There are no histrionics; Nadia is quiet, and so is the film. She and her teammates sit around in a room, rewatching their race, talking and drinking. The conversation meanders. Nadia is a little sad, a little sullen, a little lost. They’re joined by others from the men’s team, but nobody’s in any hurry to move on, and neither is the film.

But Nadia does eventually move on, through a night of clubbing and partying and drinking and drugs and sex that doesn’t bring her any closer to finding her post-swimming identity. There are times when Savard’s lack of acting experience shows, but she has a haunted look that conveys a lot without too many words.

For much of its running time, the movie plays out in silence; when there’s music, often as not it’s gentle washes of melody as part of an intricate sound design. The film occasionally feels aimless, but it does so quite deliberately because that’s how Nadia sees her life.

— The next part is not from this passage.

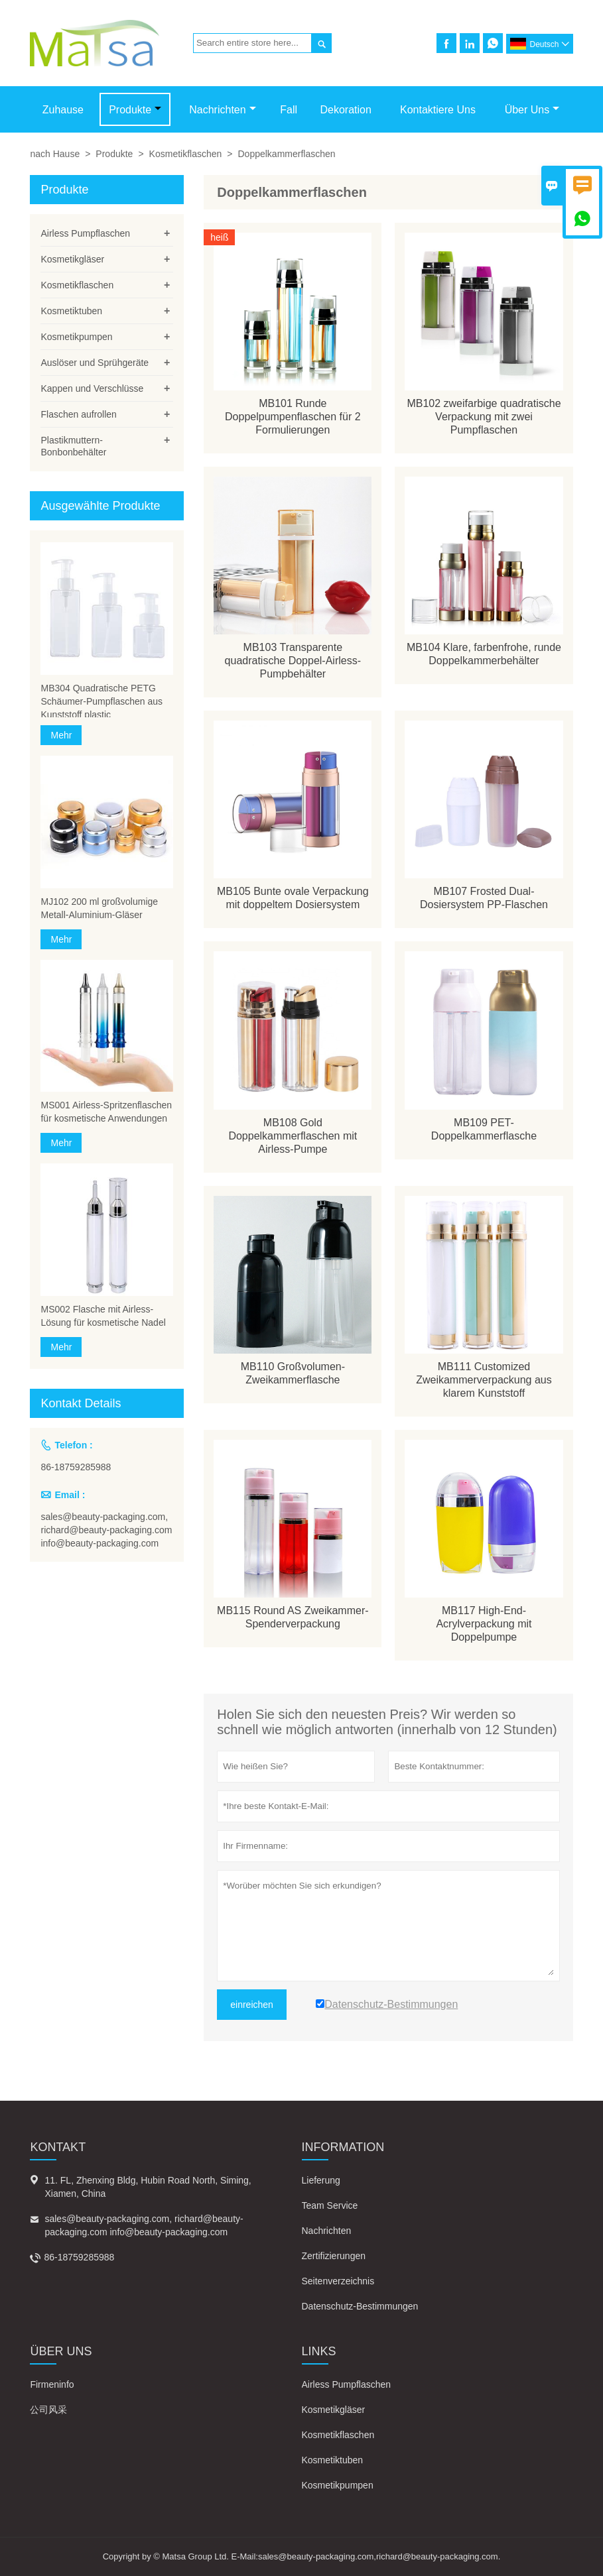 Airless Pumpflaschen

At one point, she takes a turn on the team’s massage table and turns it into a therapy session of sorts, telling the massage therapist, “Maybe I have an abusive relationship with swimming.” When the trainer reminds her that swimming has allowed her to travel and see the world, she smiles sadly and says, “I only saw the pools.”

That, in a way, is the whole point of “Nadia, Butterfly”: to show us the part of elite sports that we know about – in this case, the pools – and then move beyond that and force us to look at the part we never see. For all the battles that Nadia wages when she’s in the water, this is a subdued and subtly powerful look at the unexpected perils of dry land.